SubRosa‘s never been a band interested in revealing too much at one time. Their elegantly gothic doom metal isn’t the kind of thing that can be rushed. On 2013′s More Constant Than the Gods, the Salt Lake City band found transcendence through patience, allowing their songs to move slowly and gradually toward triumphant climaxes often to the point of building what might seem like several songs linked within the course of one track. But there’s always a sense of closure and structure to what they do, and more than that beauty. That SubRosa include two violinists among their personnel reflects the mournful grace of their arrangements. There’s an intricate dance that occurs between Rebecca Vernon’s dense power chords and the intertwining violins of Sarah Pendleton and Kim Pack, the former providing a crucial and impenetrable sense of power while the latter drives forward the melody. It’s massive and awe-inspiring, but delicate enough to need the space and time to find its own resolution, however far along down the path.
With For This We Fought the Battle of Ages, SubRosa continue to extend beyond whatever loosely defined boundaries once hemmed in their already titanic compositions, the average running time of its first three tracks at about 14 minutes, two of them commanding their own side of vinyl. It’s a big album—SubRosa’s most ambitious to date, comprising five lengthy tracks and one brief interlude in an album-length narrative that follows the dystopian narrative laid out in Yevgeni Zamyatin’s 1921 novel We. To say that it’s dense sort of understates it; this isn’t the kind of album that can be fully absorbed in a single sitting, or on a first listen. But its devastating and often quite beautiful feats of majestic doom will most certainly leave an indelible impact.
As SubRosa wade through philosophical ideas of liberty and control, and how they’re concepts at odds with each other, they navigate this darkly intellectual gauntlet with some of the strongest compositions of their career. “Despair Is A Siren,” the first and longest at 15:25, is immediately arresting in its minor key melody and spacious arrangement, yet gradually turns from the melancholy to the sinister. Distortion-addled chugs and pizzicato violin strings scoring Vernon’s lament, ”The earth is shifting like a plate, my skin doesn’t fit anymore,” reflecting a sudden disillusionment with an environment that no longer feels familiar, but rather oppressive and hostile. It can be read as a political song—on social media the band offered some suggestions about their own pessimism about the direction of the country—but it’s just as gripping as sci-fi. There’s a deeper groove to standout “Wound of the Warden,” Levi Hanna’s bass driving the song toward a manic and dizzying climax wherein Vernon speaks of a society that’s willfully complacent: ”There’s something comforting in the stranglehold of our shepherd’s crook.” “Killing Rapture,” meanwhile, erupts into a fiery rumble of tom-tom rhythms, and “Troubled Cells” finds closure in graceful, gently crushing defeat: “There is no greater good.”

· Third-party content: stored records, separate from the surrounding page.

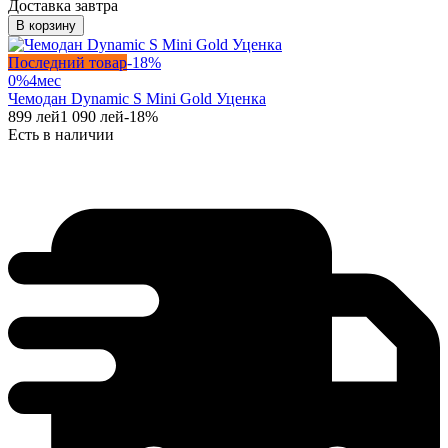
Доставка завтра
В корзину
Последний товар
-
18
%
0%
4
мес
Чемодан Dynamic S Mini Gold Уценка
899
лей
1 090
лей
-
18
%
Есть в наличии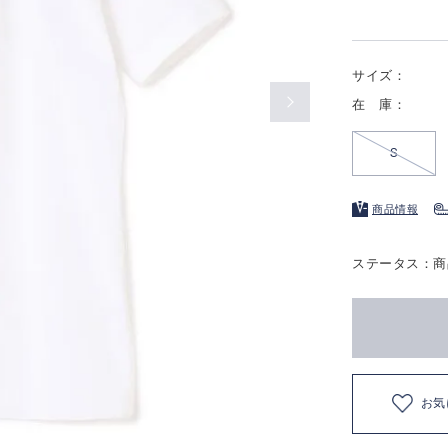
サイズ：
在 庫：
S
商品情報
ステータス：商
お気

The only respite from the mighty towers that SubRosa construct on For This We Fought the Battle of Ages is “Il Cappio,” a 97-second acoustic interlude with lyrics in Italian. It’s the least essential to the album on the whole, but its role is a welcome one. It offers a breath between sequences of epic, rumbling metal and mournful dirge passages, if only for a moment allowing all that comes before it to sink in and for the listener to get their bearings. A record with so many weighty concepts and sprawling compositions as this more or less requires as much space as it can allow between its chapters, but that’s ultimately up to the listener. What SubRosa created is a breathtaking work of philosophical and compositional wonder, delivered in as heavy and as massive a package as four sides of vinyl can contain. It’s up to the listener to face the challenge they present—and reap its rewards.